Transcribed page contents
· · ·

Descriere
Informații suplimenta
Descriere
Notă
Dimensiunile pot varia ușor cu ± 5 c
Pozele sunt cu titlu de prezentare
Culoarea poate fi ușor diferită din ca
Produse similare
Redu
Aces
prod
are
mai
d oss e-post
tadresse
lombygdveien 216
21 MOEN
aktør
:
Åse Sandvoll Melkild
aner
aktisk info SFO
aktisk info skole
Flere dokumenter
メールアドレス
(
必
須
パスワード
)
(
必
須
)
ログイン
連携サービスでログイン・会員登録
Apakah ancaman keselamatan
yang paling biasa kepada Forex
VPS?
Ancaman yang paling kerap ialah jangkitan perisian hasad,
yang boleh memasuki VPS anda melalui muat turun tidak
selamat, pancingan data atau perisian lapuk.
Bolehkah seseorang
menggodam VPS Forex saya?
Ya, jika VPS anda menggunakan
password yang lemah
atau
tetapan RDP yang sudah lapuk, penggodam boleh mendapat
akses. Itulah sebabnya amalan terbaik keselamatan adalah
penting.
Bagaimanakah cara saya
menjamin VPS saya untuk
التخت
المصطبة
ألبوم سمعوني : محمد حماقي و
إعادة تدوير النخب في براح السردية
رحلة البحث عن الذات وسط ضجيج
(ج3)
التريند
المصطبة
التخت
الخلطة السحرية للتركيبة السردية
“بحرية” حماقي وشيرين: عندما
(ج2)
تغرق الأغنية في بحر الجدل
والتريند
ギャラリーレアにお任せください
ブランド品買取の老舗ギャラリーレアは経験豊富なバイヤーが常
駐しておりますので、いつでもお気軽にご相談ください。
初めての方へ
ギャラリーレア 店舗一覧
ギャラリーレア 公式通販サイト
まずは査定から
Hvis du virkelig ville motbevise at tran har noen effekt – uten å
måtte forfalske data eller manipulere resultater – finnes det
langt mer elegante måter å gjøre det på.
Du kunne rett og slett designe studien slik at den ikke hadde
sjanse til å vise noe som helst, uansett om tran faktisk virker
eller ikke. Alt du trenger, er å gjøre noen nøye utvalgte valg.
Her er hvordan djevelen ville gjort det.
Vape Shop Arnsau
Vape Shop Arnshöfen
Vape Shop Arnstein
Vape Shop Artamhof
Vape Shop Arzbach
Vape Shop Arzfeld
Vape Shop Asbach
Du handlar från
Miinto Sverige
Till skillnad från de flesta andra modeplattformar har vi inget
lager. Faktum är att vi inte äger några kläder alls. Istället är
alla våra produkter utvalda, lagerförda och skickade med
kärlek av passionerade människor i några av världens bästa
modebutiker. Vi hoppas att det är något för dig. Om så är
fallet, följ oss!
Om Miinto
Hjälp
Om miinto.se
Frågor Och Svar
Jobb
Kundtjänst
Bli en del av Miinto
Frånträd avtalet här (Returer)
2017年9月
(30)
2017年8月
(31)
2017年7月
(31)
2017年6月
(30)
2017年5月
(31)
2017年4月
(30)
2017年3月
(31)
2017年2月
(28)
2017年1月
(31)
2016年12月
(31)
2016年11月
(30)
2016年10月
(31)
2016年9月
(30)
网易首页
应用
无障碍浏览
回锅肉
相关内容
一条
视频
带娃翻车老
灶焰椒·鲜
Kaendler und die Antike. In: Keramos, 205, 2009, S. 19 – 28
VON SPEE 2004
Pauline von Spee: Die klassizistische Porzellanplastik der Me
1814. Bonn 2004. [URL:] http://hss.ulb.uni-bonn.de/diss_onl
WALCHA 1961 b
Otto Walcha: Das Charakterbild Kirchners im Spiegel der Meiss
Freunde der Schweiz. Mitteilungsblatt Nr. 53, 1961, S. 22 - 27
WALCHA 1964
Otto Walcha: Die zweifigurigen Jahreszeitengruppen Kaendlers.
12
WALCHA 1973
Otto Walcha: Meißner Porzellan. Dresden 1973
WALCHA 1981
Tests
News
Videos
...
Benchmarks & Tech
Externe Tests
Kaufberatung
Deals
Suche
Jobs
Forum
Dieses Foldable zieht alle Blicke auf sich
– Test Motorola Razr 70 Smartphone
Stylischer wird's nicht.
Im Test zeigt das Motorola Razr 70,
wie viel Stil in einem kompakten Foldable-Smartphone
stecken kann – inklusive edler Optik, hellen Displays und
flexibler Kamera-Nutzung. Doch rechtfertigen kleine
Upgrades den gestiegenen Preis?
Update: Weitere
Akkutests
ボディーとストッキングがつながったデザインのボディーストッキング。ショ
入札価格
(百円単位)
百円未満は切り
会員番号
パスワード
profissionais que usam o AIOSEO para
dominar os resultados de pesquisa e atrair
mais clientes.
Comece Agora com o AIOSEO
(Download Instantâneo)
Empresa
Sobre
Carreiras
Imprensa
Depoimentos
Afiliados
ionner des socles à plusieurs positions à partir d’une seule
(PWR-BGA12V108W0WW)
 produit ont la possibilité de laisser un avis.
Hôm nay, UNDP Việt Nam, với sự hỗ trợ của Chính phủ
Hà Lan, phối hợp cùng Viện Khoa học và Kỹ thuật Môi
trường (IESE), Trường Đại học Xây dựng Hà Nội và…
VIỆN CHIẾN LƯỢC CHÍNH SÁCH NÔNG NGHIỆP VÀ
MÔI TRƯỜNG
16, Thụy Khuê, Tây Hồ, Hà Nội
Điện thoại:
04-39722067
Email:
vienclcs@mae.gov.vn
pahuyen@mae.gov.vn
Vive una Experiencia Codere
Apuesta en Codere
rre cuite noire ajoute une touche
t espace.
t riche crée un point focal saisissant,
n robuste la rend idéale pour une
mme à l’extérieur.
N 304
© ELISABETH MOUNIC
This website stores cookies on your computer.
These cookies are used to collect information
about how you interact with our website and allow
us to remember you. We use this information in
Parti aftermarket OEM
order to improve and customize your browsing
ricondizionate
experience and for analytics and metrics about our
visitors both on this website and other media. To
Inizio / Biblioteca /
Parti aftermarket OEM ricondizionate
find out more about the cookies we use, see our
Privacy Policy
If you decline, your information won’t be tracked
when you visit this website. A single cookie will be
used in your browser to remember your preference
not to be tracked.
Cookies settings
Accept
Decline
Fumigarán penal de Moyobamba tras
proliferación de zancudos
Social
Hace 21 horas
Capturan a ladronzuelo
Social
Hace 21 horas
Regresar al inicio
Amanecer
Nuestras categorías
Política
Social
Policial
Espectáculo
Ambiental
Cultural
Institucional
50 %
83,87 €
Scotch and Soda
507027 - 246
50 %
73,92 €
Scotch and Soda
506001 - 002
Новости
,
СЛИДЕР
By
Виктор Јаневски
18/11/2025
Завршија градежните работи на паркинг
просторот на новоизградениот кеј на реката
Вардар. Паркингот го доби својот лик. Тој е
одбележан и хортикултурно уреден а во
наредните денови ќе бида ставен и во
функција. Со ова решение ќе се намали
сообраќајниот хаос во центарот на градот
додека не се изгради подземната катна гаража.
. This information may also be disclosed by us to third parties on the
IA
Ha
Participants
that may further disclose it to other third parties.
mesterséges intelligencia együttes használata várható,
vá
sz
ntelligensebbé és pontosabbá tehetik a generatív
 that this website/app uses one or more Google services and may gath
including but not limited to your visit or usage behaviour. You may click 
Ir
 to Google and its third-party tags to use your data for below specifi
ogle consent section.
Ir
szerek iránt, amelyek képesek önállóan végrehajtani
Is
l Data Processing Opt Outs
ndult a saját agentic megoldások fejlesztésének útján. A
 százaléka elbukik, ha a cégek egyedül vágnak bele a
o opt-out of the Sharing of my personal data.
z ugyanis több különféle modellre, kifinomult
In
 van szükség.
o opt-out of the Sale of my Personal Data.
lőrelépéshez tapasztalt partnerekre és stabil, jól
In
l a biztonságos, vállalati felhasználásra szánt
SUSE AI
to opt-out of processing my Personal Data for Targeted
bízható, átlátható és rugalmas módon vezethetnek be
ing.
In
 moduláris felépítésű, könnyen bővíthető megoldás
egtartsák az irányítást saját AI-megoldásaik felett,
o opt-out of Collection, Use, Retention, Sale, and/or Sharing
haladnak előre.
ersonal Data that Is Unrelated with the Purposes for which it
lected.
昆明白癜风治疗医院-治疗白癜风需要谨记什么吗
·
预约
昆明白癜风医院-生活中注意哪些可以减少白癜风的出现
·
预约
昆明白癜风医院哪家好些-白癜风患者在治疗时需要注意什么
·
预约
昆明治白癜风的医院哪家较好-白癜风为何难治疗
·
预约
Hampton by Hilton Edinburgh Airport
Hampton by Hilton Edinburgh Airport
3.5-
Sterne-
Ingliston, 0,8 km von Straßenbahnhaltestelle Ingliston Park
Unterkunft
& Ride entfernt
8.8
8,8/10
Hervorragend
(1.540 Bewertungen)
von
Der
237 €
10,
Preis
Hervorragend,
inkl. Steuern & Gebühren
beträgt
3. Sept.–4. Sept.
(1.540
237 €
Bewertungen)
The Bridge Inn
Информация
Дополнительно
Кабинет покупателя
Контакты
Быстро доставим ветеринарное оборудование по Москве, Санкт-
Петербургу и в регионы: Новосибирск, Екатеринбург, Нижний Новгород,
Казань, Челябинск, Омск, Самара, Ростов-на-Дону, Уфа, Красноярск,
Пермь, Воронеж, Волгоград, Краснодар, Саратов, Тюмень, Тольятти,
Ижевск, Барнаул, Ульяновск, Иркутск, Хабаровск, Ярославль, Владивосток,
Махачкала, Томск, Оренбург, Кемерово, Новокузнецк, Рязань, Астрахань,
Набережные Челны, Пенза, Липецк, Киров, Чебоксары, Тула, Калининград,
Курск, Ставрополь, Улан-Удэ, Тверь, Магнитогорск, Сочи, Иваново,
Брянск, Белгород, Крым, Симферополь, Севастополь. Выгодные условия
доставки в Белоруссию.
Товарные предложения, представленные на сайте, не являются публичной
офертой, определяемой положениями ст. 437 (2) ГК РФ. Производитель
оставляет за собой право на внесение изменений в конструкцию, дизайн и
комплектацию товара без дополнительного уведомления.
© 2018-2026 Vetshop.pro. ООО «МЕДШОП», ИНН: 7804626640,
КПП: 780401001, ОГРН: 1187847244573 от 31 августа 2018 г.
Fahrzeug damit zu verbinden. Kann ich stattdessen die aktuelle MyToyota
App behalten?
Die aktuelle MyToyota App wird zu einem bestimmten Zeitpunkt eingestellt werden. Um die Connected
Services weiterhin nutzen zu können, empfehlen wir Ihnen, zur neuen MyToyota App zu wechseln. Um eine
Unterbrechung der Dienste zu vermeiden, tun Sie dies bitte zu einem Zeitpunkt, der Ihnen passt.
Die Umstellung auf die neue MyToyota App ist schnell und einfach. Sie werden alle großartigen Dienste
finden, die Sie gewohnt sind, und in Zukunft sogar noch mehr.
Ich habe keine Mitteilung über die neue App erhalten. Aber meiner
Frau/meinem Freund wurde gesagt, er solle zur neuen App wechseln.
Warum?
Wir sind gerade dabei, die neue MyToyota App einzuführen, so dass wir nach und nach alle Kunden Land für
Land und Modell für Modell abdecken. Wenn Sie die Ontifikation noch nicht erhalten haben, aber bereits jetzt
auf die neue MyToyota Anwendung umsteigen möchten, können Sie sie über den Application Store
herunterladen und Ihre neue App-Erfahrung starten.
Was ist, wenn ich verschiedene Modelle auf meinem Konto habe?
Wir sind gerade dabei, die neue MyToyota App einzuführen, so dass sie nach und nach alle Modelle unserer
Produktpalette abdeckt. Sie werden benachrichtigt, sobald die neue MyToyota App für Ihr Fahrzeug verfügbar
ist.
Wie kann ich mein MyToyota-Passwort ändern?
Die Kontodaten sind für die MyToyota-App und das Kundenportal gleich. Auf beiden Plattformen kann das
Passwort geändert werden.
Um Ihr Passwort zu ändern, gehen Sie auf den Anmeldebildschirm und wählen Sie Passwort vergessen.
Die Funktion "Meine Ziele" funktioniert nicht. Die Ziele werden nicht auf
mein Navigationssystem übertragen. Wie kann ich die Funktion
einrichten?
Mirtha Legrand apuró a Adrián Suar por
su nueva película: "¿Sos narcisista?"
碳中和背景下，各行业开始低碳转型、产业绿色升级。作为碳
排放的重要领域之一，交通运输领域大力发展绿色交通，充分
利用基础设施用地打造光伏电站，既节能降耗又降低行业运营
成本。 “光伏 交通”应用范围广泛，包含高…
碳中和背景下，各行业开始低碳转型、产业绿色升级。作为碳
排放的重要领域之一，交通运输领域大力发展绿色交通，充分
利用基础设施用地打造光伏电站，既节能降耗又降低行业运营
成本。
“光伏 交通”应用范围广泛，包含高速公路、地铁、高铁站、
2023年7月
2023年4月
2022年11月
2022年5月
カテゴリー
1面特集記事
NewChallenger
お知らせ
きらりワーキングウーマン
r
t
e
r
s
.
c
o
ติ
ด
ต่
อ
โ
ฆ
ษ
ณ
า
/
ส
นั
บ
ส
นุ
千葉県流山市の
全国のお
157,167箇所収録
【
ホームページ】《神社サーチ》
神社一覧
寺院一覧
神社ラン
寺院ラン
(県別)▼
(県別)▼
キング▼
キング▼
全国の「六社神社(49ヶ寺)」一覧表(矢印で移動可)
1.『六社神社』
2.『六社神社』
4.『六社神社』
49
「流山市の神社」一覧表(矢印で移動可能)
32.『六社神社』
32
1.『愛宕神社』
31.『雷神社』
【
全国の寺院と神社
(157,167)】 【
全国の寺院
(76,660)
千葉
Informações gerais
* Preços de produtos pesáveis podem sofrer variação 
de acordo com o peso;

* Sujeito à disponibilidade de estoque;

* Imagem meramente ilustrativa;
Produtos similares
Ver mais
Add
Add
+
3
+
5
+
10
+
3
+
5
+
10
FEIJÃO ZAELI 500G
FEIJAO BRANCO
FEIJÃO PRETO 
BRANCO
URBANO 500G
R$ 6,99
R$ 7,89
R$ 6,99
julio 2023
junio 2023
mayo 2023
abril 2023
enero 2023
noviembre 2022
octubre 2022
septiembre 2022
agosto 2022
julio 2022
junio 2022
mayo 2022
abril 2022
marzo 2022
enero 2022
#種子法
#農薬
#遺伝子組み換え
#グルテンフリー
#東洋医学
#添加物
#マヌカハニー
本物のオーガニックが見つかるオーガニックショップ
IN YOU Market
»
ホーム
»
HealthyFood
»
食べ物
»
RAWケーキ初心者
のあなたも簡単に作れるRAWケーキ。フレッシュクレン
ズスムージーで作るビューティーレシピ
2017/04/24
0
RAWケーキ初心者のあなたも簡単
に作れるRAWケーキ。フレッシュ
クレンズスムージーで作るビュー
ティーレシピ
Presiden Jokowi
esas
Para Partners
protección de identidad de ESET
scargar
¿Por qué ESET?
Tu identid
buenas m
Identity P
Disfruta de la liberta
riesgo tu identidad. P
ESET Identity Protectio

· · ·

* [Task description]:
For each line in the entries that contains the string "应用范围广泛", make a copy.

* [Answer space]:
成本。 “光伏 交通”应用范围广泛，包含高…
“光伏 交通”应用范围广泛，包含高速公路、地铁、高铁站、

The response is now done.